> **WORK ORDER**
Take the line that contains "Les élèves de" as the first line and the final line of the records as the last; return exactly those lines and the lines between.

----

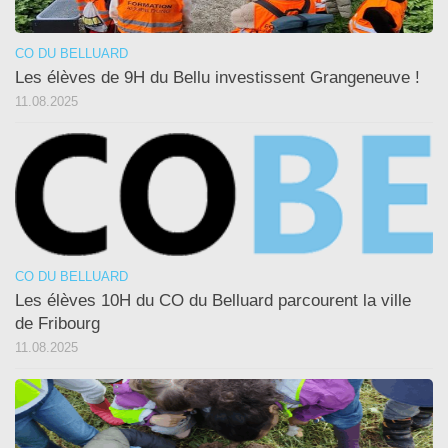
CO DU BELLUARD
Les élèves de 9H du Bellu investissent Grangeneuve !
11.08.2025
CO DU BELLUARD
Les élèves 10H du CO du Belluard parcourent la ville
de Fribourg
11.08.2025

----

> **FINISHED EXERCISE**
Les élèves de 9H du Bellu investissent Grangeneuve !
11.08.2025
CO DU BELLUARD
Les élèves 10H du CO du Belluard parcourent la ville
de Fribourg
11.08.2025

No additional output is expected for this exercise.